To get that kind of longevity from a battery in an affordable package obviously means some compromise elswhere, and that comes primarily in form of the display. It's a large 6.5-inch 20:9 LCD panel, but it features HD+ 720 x 1600 pixel resolution.
Clearly then, not the sharpest screen in town, but with a pixel density over 260 ppi, it should be more than enough for the average consumer who just needs a smartphone that works. This kind of drop is expected in a phone which is essentially a cheaper version of the already quite affordable Moto G8 Power.
That display features a subtle dew-drop style notch in the top for the selfie camera, is flat, and has relatively slim bezels around the sides, ensuring most of that front space is taken up by the screen.
Turn it around and you'll find a triple camera system on the back. Sadly, there's no telephoto or ultra-wide here. Instead, the primary camera is joined by a macro sensor to help close-up focussing and a depth sensor for added information.

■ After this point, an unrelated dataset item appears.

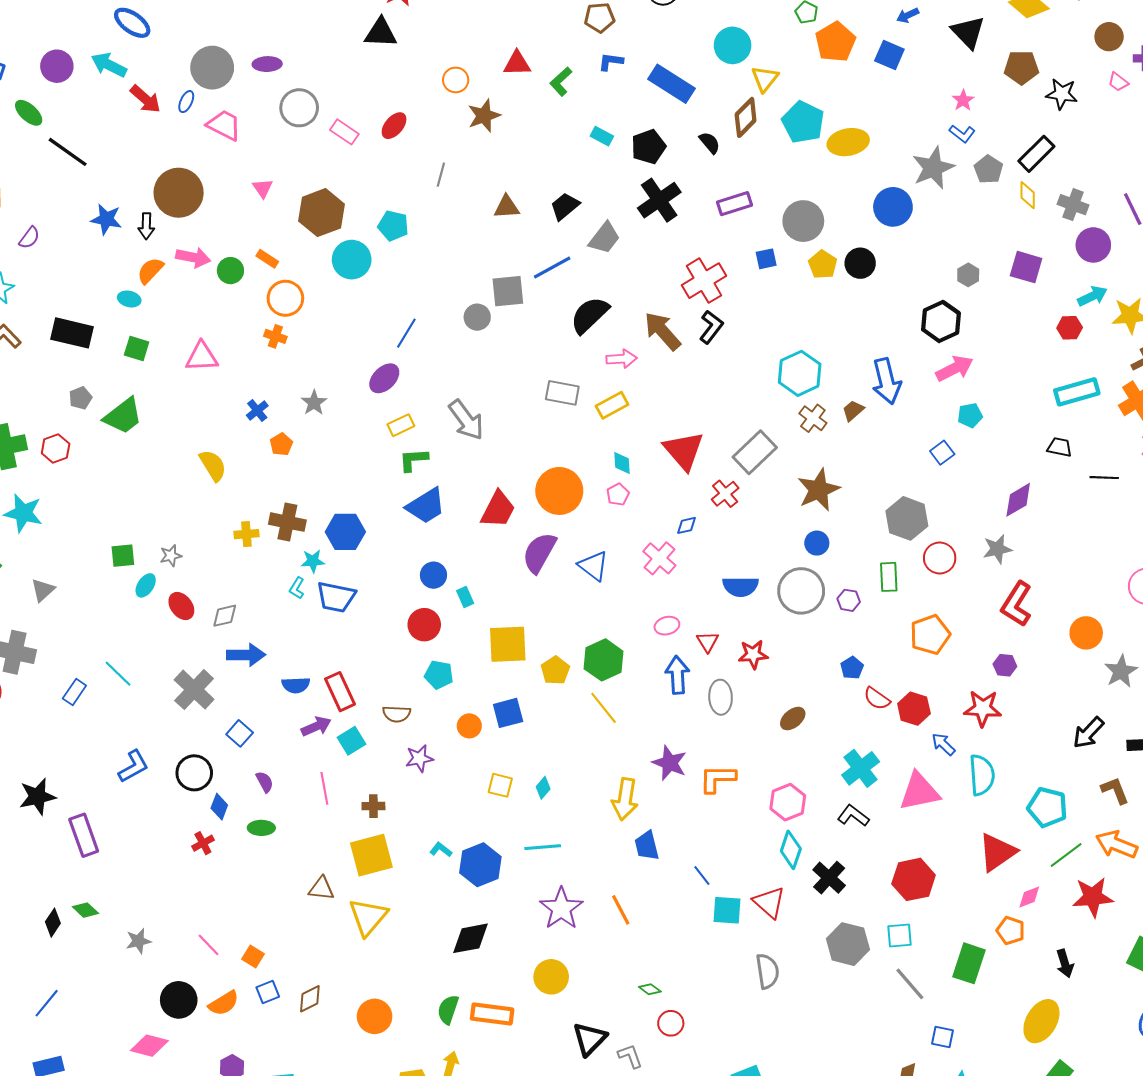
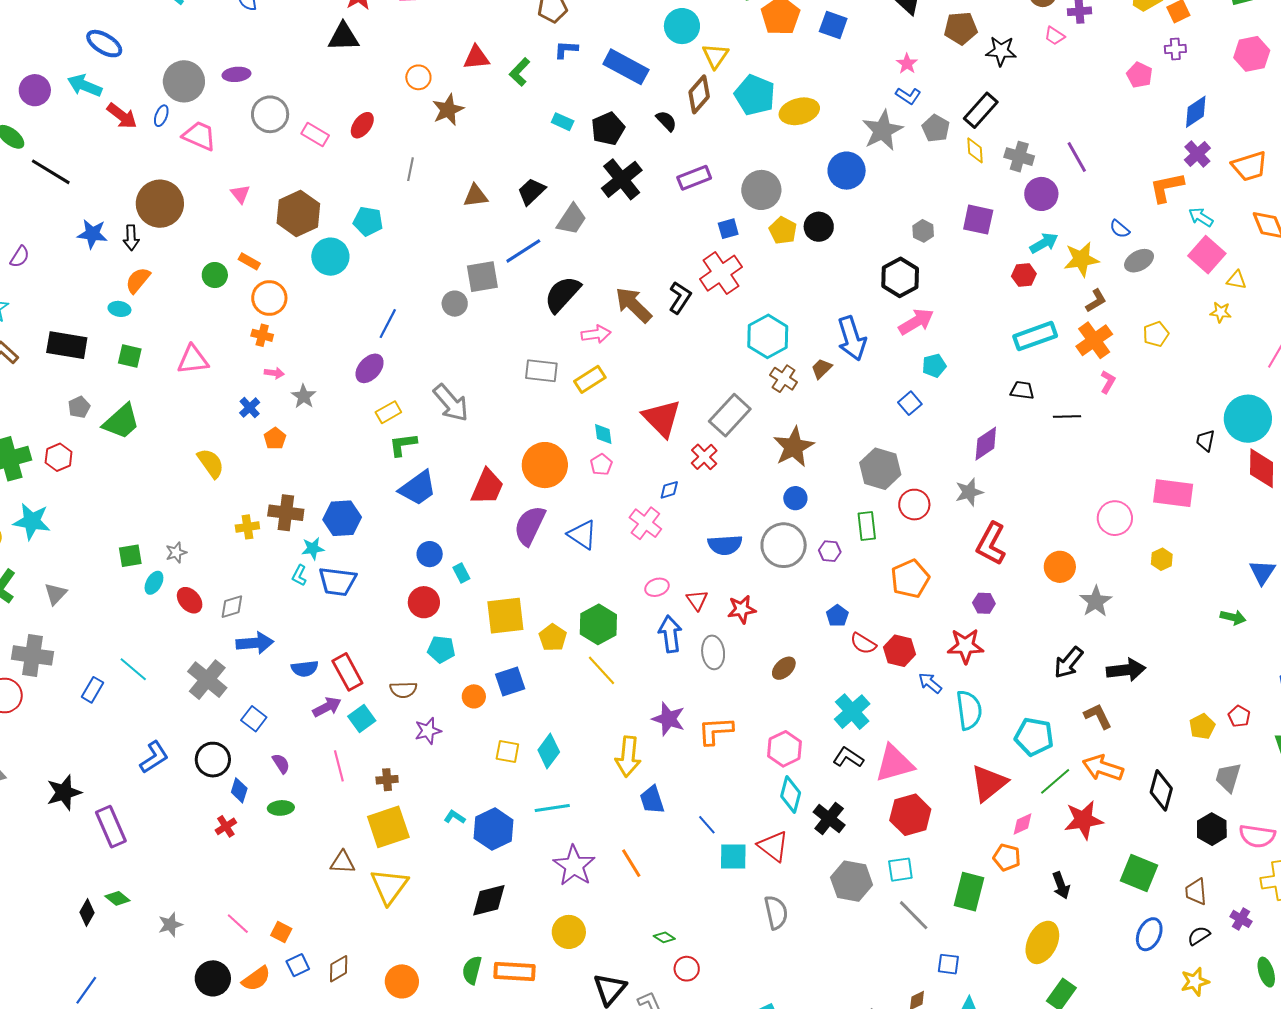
pink arrow: (193, 257) -> (274, 373), moved, size x0.6
red cross: (704, 281) -> (721, 273), moved
cyan diamond: (543, 788) -> (549, 751), size x1.6
pink triangle: (919, 792) -> (894, 763), moved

There's also a rear-mounted physical fingerprint sensor placed within the round Motorola logo near the cameras.
Inside you get 64GB storage, which you can expand using a microSD card slot if you'd like to, plus you get 4GB RAM to help things keep ticking over day-to-day.
It's water resistant - for minor splashes and light rain (not submersion) - and has the standard Moto experiences like Moto Action, which lets you use gestures/motions to launch functions. Chopping twice for launching the flashlight, or turning your wrist to open the camera, for example.
If battery life is of utmost importance to you, but you don't want to spend the money required for a big flagship, the Moto G8 Power Lite may just be the phone for you.
It launches first in Germany with pricing set at €169, with other regions in Europe, Asia, Australia and Latin America to follow afterwards.